It seems unremarkable until you find out that four months earlier, Mr. Sims and his wife, Christa, learned the child they were expecting suffered from spina bifida, a birth defect that often causes paralysis of the lower limbs. Desperate—but committed to having the baby—the Rainsville, Ala., couple turned to an experimental procedure in which surgeons open the womb, operate on the fetus and then place it back inside to continue the pregnancy.

Surgeons successfully grafted a piece of skin to cover the baby’s exposed spinal column. Now Molly is nine months old. And the effects of the disease have so far been greatly diminished.

The Simses’ story highlights just how much science and technology have reshaped having a baby. For much of this century, obstetrics was seen as a backwater of medicine. Then, beginning in the 1960s, technology began to make its way into the field. Doctors began to use ultrasound—the same technology used to find submarines in World War II—to examine babies in the womb. In the 1970s, genetic gymnastics let infertile couples conceive.

In the intervening decades, there have been numerous other tests and treatments for unborn children, most recently fetal surgeries and genetic therapies, which have left obstetricians testing the limits and ethics of their field. And, in the past few years, parents have started using technology themselves, getting information and support from the Internet—even broadcasting births online.

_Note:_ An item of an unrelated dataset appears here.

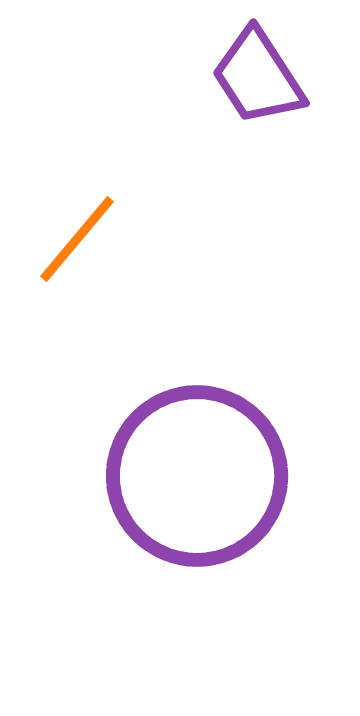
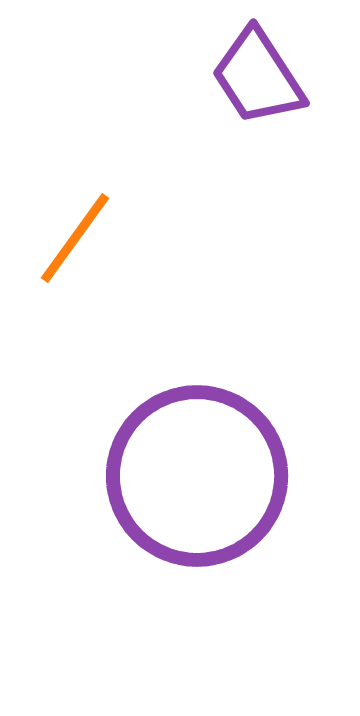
orange line: moved 2 px left, 1 px up; rotated 4 degrees counterclockwise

“From conception all the way through birth and then survival after birth, it’s hard to find an area where technology hasn’t had an impact,” says Donald R. Mattison, medical director of the March of Dimes, the White Plains, N.Y., charity. “You might even argue the process of reproduction, as fundamental as it is, has become technology-laden over the past several decades.”

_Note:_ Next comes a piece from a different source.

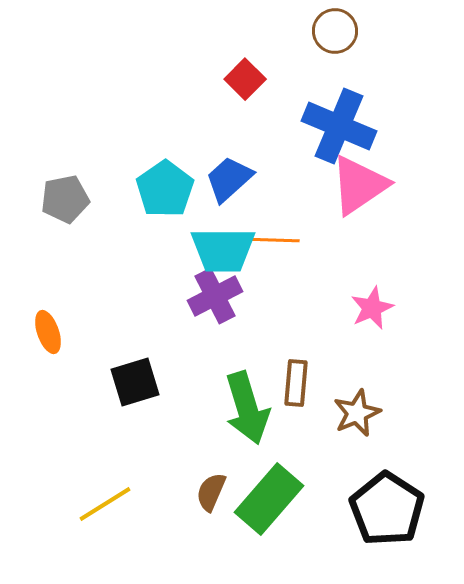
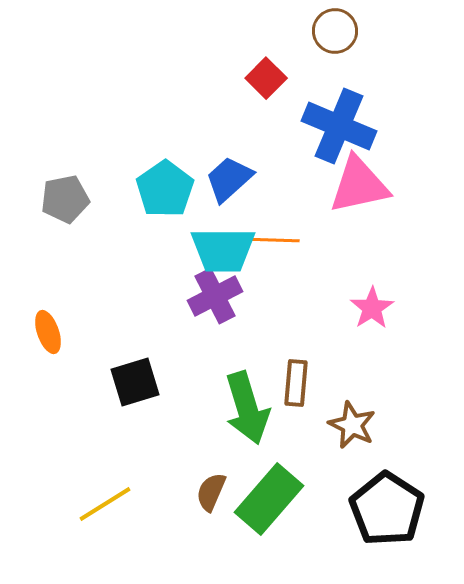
red square: moved 21 px right, 1 px up
pink triangle: rotated 22 degrees clockwise
pink star: rotated 9 degrees counterclockwise
brown star: moved 5 px left, 12 px down; rotated 24 degrees counterclockwise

Technology has plenty left to solve, of course. The rate of premature delivery (37 weeks or earlier) has steadily risen over the past 10 years and is now nearly 12%. Despite cutting-edge prenatal diagnoses and great strides in salvaging smaller babies, “we still haven’t made a whole hell of a lot of progress in preventing those premature births,” says Richard Schwarz, chairman of obstetrics and gynecology at New York Methodist Hospital. Adds Dr. Mattison, “It’s a shame on the nation that we are so good at so many things and our ability to understand the causes of and prevent prematurity are so meager.”

Technology even creates a few new problems of its own. “It’s a blessing and it’s a curse,” says Gayle Peterson, a family therapist in Berkeley, Calif., and author of books on family health. She notes that new technology often leaves couples facing decisions for which they are not emotionally prepared, such as deciding whether to have multiple births or selectively abort when several implanted eggs are fertilized.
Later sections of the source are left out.